• _What is being asked_
Once the line containing "Металлочерепица Квадро" is found, retype it and each line after it through the last entry below, word for word, and nothing else.

• _Data for this exercise_
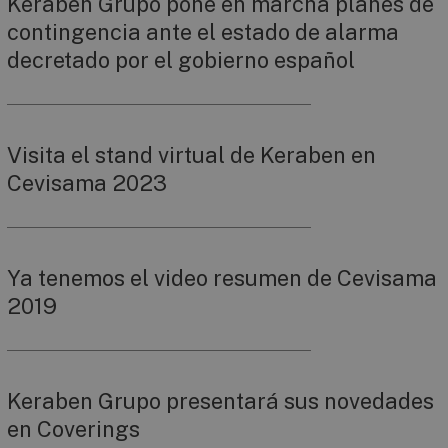
Keraben Grupo pone en marcha planes de
contingencia ante el estado de alarma
decretado por el gobierno español
Visita el stand virtual de Keraben en
Cevisama 2023
Ya tenemos el video resumen de Cevisama
2019
Keraben Grupo presentará sus novedades
en Coverings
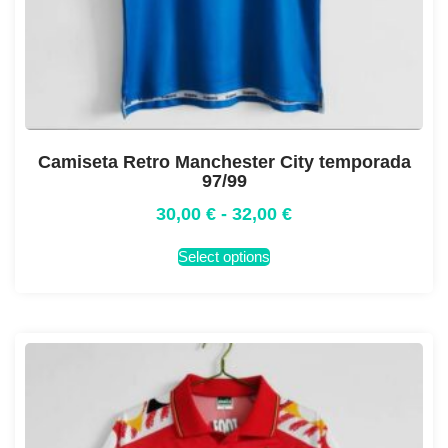
Camiseta Retro Manchester City temporada
97/99
30,00
€
-
32,00
€
Select options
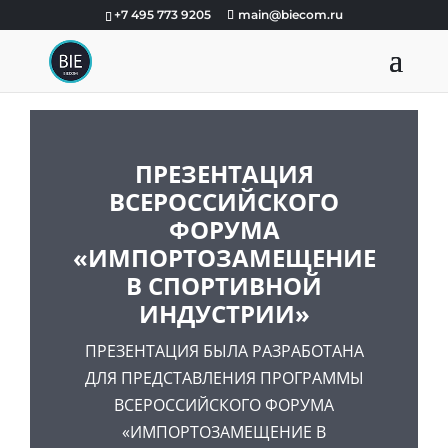
+7 495 773 9205
main@biecom.ru
ПРЕЗЕНТАЦИЯ
ВСЕРОССИЙСКОГО
ФОРУМА
«ИМПОРТОЗАМЕЩЕНИЕ
В СПОРТИВНОЙ
ИНДУСТРИИ»
ПРЕЗЕНТАЦИЯ БЫЛА РАЗРАБОТАНА
ДЛЯ ПРЕДСТАВЛЕНИЯ ПРОГРАММЫ
ВСЕРОССИЙСКОГО ФОРУМА
«ИМПОРТОЗАМЕЩЕНИЕ В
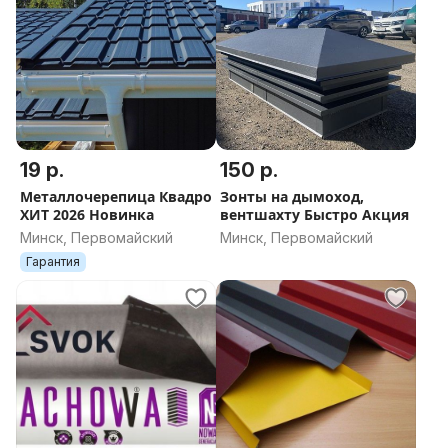
19 р.
150 р.
Металлочерепица Квадро
Зонты на дымоход,
ХИТ 2026 Новинка
вентшахту Быстро Акция
Минск, Первомайский
Минск, Первомайский
Гарантия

• _Task solution_
Металлочерепица Квадро
Зонты на дымоход,
ХИТ 2026 Новинка
вентшахту Быстро Акция
Минск, Первомайский
Минск, Первомайский
Гарантия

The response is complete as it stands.